To śmieszna historia, bo tak, z piosenką „Takiego chłopaka” i z płytą „Piękny koniec” urodziła się moja pierwsza córka, a z kolejną płytą „Matka i żony” - druga, więc już później bałam się wydawać kolejne, bo nie chciałam mieć więcej dzieci (śmieje się). Piosenka "Nie biłeś się nigdy o mnie" to taka ładna historia, kiedy przypomniałam sobie jak wyglądały początki mojego związku. Nie były one łatwe, ale teraz jesteśmy w bardzo dobrym miejscu. Naprawdę widzę mojego męża jako człowieka i takiego jakim jest. Nie widzę już tylko wyobrażeń na jego temat i nie mam oczekiwań z kosmosu w stosunku do niego. Teraz wiem kim jest mój mąż i godzę się na to, żeby z nim być.

W tej piosence wybrzmiewają też tony, że długoletni związek to opowieść o miłości „mimo wszystko”. Śpiewasz „Wybrałam Cię, aby z Tobą, było mi najtrudniej”? Czy ten wers dotyczy wyboru partnera, czy tego, że z nim przypadło ci mierzyć się z najtrudniejszymi próbami w twoim życiu?

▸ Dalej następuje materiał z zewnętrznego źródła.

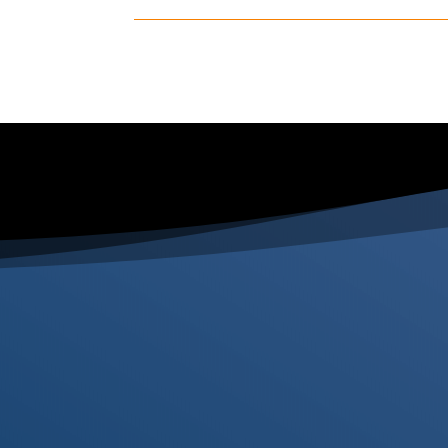


Empresa de seguridad
privada
Seguridad privada para
empresa
Empresa de seguridad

Generalnie to jest niesamowite, że wybieramy sobie partnera i tak naprawdę przez następne lata go poznajemy. A powinno być odwrotnie. Powinniśmy wybrać kogoś, kogo już bardzo dobrze znamy. I widzimy czy pasujemy do siebie, czy ten człowiek ma takie same idee, czy dąży do tego samego i czy ma te same wartości. W rzeczywistości jest zupełnie odwrotnie. Poznajemy kogoś kim zauroczamy się, co nam przysłania jakiekolwiek logiczne myślenie. Idealizujemy tę osobę, zachwycamy się każdym jej opowiedzianym kawałem, każdym gestem. Czymś co później, po 5 latach, może nas wnerwiać. Nigdy nie wiemy na kogo trafimy tak naprawdę. Ja wybrałam sobie człowieka, z którym już od początku wiedziałam, że nie będzie łatwo, ale mimo wszystko „weszłam w tę wodę”. Jestem wdzięczna mojemu mężowi, który nie poddał się moim histeriom i zwątpieniom. On powiedział, że jak zdecydował się być ze mną, to będzie. I tej deklaracji nigdy nie złamał. Dzięki temu mogłam w tym związku wyrosnąć, zmienić się, nauczyć się niezależności, tego, że nie muszę wisieć na tej drugiej osobie. Że będąc w związku powinnam być sobą i powinnam być wierna przede wszystkim sobie. Bycie z drugą osobą oznacza, że spotykamy się pośrodku. Nie dlatego, że musimy i jesteśmy uzależnieni od siebie, tylko dlatego na to decydujemy się. A to spotkanie się pośrodku bywało trudne, ale pozwoliło naszemu związkowi przetrwać i dojść do takiego etapu, w którym ja jestem mega świadoma i silna. Jest mi dobrze z tym drugim człowiekiem i jesteśmy przyjaciółmi.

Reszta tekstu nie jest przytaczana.